Azure Resource Manager
Azure Resource Manager enables you to group your resources so that you can deploy, update, or delete all the resources in a single, coordinated operation. You can use templates for deployment and the template can work for different environments such as testing, staging, and production. Resource Manager also provides security, auditing, and tagging features to help manage resources after deployment.
Creating Azure Resource Group
To create a new resource group, login to the Azure console and select Resource Groups and add a new resource group.
Once the resource group is created, you can create:
- Storage accounts: A storage account provides a unique namespace to store and access your Azure Storage data objects. There are two types of storage accounts. A general-purpose storage account gives you access to Azure Storage services such as Tables, Queues, Files, Blobs and Azure virtual machine disks under a single account. A Blob storage account is a specialized storage account for storing your unstructured data as blobs (objects) in Azure Storage. More details on storage accounts can be found here.
- Virtual networks: A virtual network (VNet) is a representation of your own isolated network in the cloud. You can fully control the IP address blocks, DNS settings, security policies, and route tables within this network. More details on virtual networks can be found here.
- Security groups: Network security group (NSG) contains a list of Access Control List (ACL) rules that allow or deny network traffic to your VM instances in a Virtual Network. You can find more details on security groups here.

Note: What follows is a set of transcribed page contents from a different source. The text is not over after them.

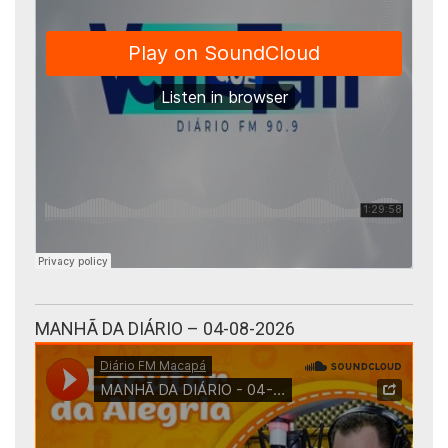
MANHÃ DA DIÁRIO – 04-08-2026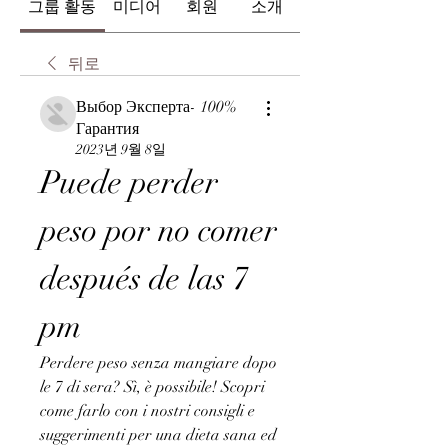
그룹 활동
미디어
회원
소개
뒤로
Выбор Эксперта- 100%
Гарантия
2023년 9월 8일
Puede perder 
peso por no comer 
después de las 7 
pm
Perdere peso senza mangiare dopo 
le 7 di sera? Sì, è possibile! Scopri 
come farlo con i nostri consigli e 
suggerimenti per una dieta sana ed 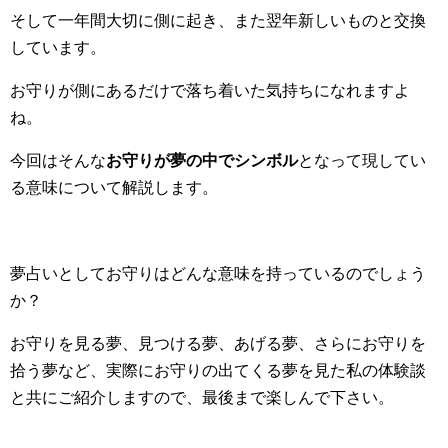
そして一年間大切に側に起き、また翌年新しいものと交換
しています。
お守りが側にあるだけで落ち着いた気持ちになれますよ
ね。
今回はそんな
お守りが夢の中でシンボル
となって現してい
る意味について解説します。
夢占いとしてお守りはどんな意味を持っているのでしょう
か？
お守りを見る夢、見つける夢、あげる夢、さらにお守りを
拾う夢など、実際にお守りの出てくる夢を見た私の体験談
と共にご紹介しますので、最後まで楽しんで下さい。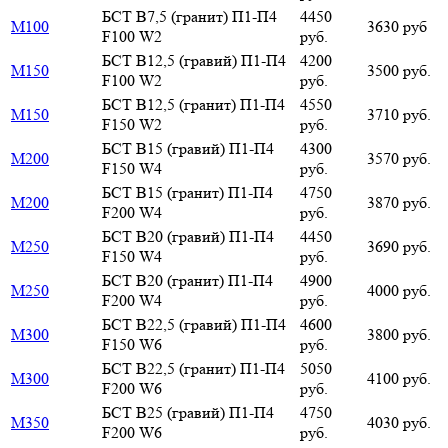
БСТ В7,5 (гранит) П1-П4
4450
М100
3630 руб
F100 W2
руб.
БСТ В12,5 (гравий) П1-П4
4200
М150
3500 руб.
F100 W2
руб.
БСТ В12,5 (гранит) П1-П4
4550
М150
3710 руб.
F150 W2
руб.
БСТ В15 (гравий) П1-П4
4300
М200
3570 руб.
F150 W4
руб.
БСТ В15 (гранит) П1-П4
4750
М200
3870 руб.
F200 W4
руб.
БСТ В20 (гравий) П1-П4
4450
М250
3690 руб.
F150 W4
руб.
БСТ В20 (гранит) П1-П4
4900
М250
4000 руб.
F200 W4
руб.
БСТ В22,5 (гравий) П1-П4
4600
М300
3800 руб.
F150 W6
руб.
БСТ В22,5 (гранит) П1-П4
5050
М300
4100 руб.
F200 W6
руб.
БСТ В25 (гравий) П1-П4
4750
М350
4030 руб.
F200 W6
руб.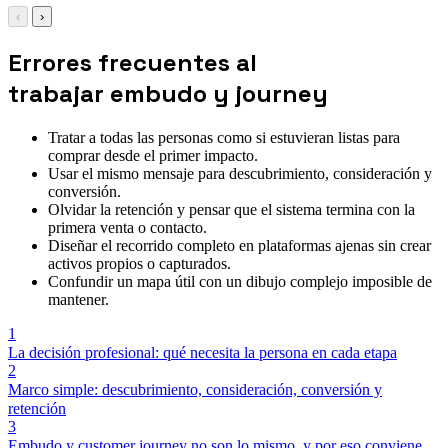
‹
›
Errores frecuentes al
trabajar embudo y journey
Tratar a todas las personas como si estuvieran listas para
comprar desde el primer impacto.
Usar el mismo mensaje para descubrimiento, consideración y
conversión.
Olvidar la retención y pensar que el sistema termina con la
primera venta o contacto.
Diseñar el recorrido completo en plataformas ajenas sin crear
activos propios o capturados.
Confundir un mapa útil con un dibujo complejo imposible de
mantener.
1
La decisión profesional: qué necesita la persona en cada etapa
2
Marco simple: descubrimiento, consideración, conversión y
retención
3
Embudo y customer journey no son lo mismo, y por eso conviene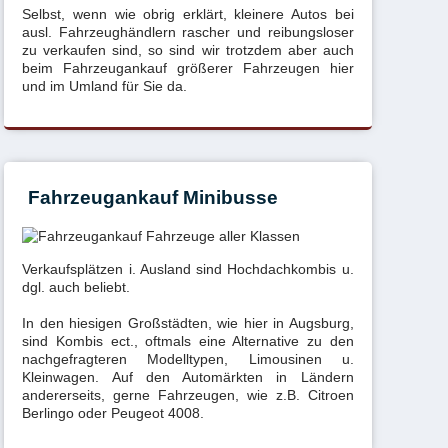
Selbst, wenn wie obrig erklärt, kleinere Autos bei
ausl. Fahrzeughändlern rascher und reibungsloser
zu verkaufen sind, so sind wir trotzdem aber auch
beim Fahrzeugankauf größerer Fahrzeugen hier
und im Umland für Sie da.
Fahrzeugankauf Minibusse
Verkaufsplätzen i. Ausland sind Hochdachkombis u.
dgl. auch beliebt.
In den hiesigen Großstädten, wie hier in Augsburg,
sind Kombis ect., oftmals eine Alternative zu den
nachgefragteren Modelltypen, Limousinen u.
Kleinwagen. Auf den Automärkten in Ländern
andererseits, gerne Fahrzeugen, wie z.B. Citroen
Berlingo oder Peugeot 4008.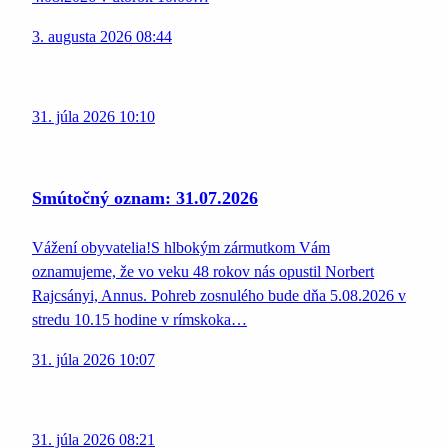
3. augusta 2026 08:44
31. júla 2026 10:10
Smútočný oznam: 31.07.2026
Vážení obyvatelia!S hlbokým zármutkom Vám
oznamujeme, že vo veku 48 rokov nás opustil Norbert
Rajcsányi, Annus. Pohreb zosnulého bude dňa 5.08.2026 v
stredu 10.15 hodine v rímskoka…
31. júla 2026 10:07
31. júla 2026 08:21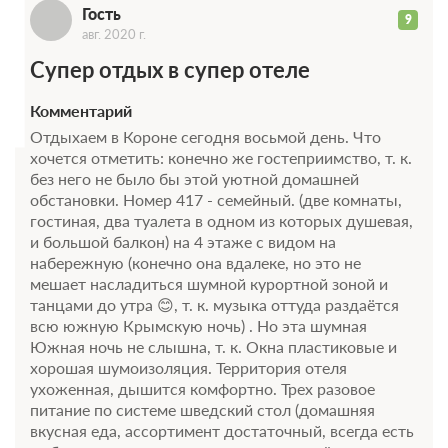
Г
Гость
9
авг. 2020 г.
Супер отдых в супер отеле
Комментарий
Отдыхаем в Короне сегодня восьмой день. Что
хочется отметить: конечно же гостеприимство, т. к.
без него не было бы этой уютной домашней
обстановки. Номер 417 - семейный. (две комнаты,
гостиная, два туалета в одном из которых душевая,
и большой балкон) на 4 этаже с видом на
набережную (конечно она вдалеке, но это не
мешает насладиться шумной курортной зоной и
танцами до утра 😊, т. к. музыка оттуда раздаётся
всю южную Крымскую ночь) . Но эта шумная
Южная ночь не слышна, т. к. Окна пластиковые и
хорошая шумоизоляция. Территория отеля
ухоженная, дышится комфортно. Трех разовое
питание по системе шведский стол (домашняя
вкусная еда, ассортимент достаточный, всегда есть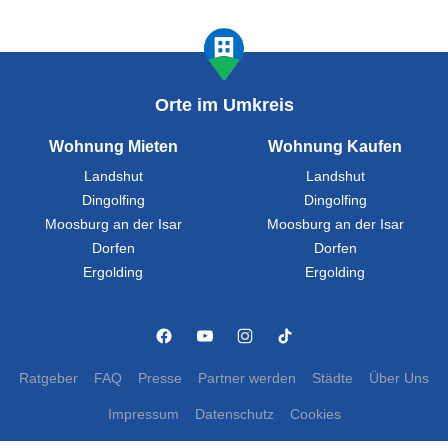
Orte im Umkreis
Wohnung Mieten
Wohnung Kaufen
Landshut
Landshut
Dingolfing
Dingolfing
Moosburg an der Isar
Moosburg an der Isar
Dorfen
Dorfen
Ergolding
Ergolding
Ratgeber
FAQ
Presse
Partner werden
Städte
Über Uns
Impressum
Datenschutz
Cookies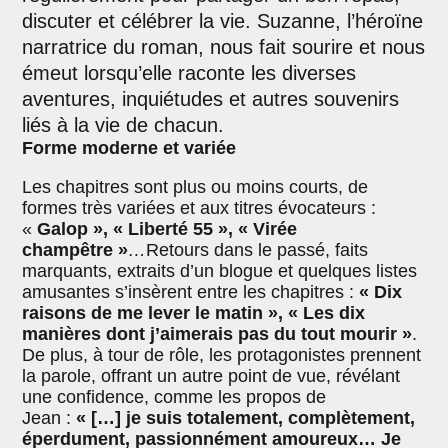
discuter et célébrer la vie. Suzanne, l’héroïne
narratrice du roman, nous fait sourire et nous
émeut lorsqu’elle raconte les diverses
aventures, inquiétudes et autres souvenirs
liés à la vie de chacun.
Forme moderne et variée
Les chapitres sont plus ou moins courts, de
formes très variées et aux titres évocateurs :
«
Galop », « Liberté 55 », « Virée
champêtre »
…
Retours dans le passé, faits
marquants, extraits d’un blogue et quelques listes
amusantes s’insèrent entre les chapitres :
« Dix
raisons de me lever le matin », « Les dix
manières dont j’aimerais pas du tout mourir »
.
De plus, à tour de rôle, les protagonistes prennent
la parole, offrant un autre point de vue, révélant
une confidence, comme les propos de
Jean :
« […] je suis totalement, complètement,
éperdument, passionnément amoureux… Je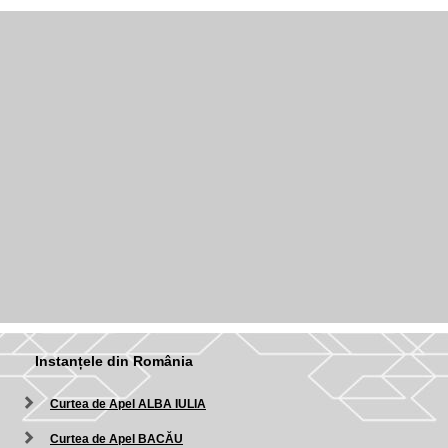
Instanțele din România
Curtea de Apel ALBA IULIA
Curtea de Apel BACĂU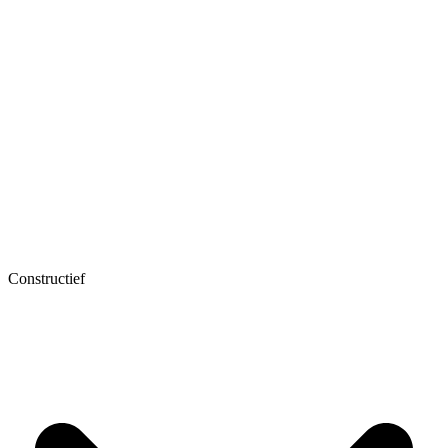
Constructief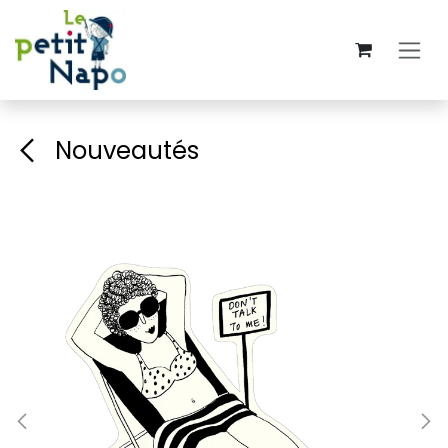
Se rendre au contenu
Nouveautés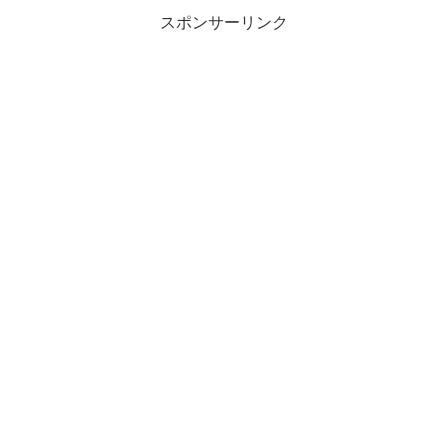
スポンサーリンク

Once you have set up your resource group, you are ready to use it in Nirmata.
Creating Cloud Provider & Host Group
Before using Azure as a cloud provider in Nirmata, you need to set up Nirmata as an application in Azure Active Directory. Detailed steps for this can be found here.
Once you have added Nirmata as to Azure AD, you should have Client ID, Client Secret, Tenant ID and Subscription ID to use when creating a Cloud Provider in Nirmata.
Before using a resource group in Nirmata, you need to give Nirmata user access to your resource group using the Access Control (IAM) settings.
Now you can create a Host Group in Nirmata. When creating aHost Group, you need to select the Resource Group you would like to use for this Host Group. Once you select the resource group, you can select the image, instance type, virtual network, security group and storage account. You can also specify if you want to attach public IP address to instances in this host group and setup a default username and password. Once the host group is created, you are ready to deploy your applications.
Deploying an application using Nirmata is extremely easy. After creating the host group, you need to create a Resource Selection Policy to map an Environment Type to the Host Group and then create an Environment of that type for your Application.
Here is a short video showing how to deploy containerized applications on Azure using Nirmata:
As you can see, with Nirmata it is extremely easy to deploy and manage containerized applications on any cloud. Nirmata integrates natively with cloud provider specific constructs and provides tremendous control on how infrastructure is configured while presenting a uniform interface for deploying and managing applications on any cloud. This not only lowers the learning curve for your DevOps teams but also eliminates any cloud provider lock-in.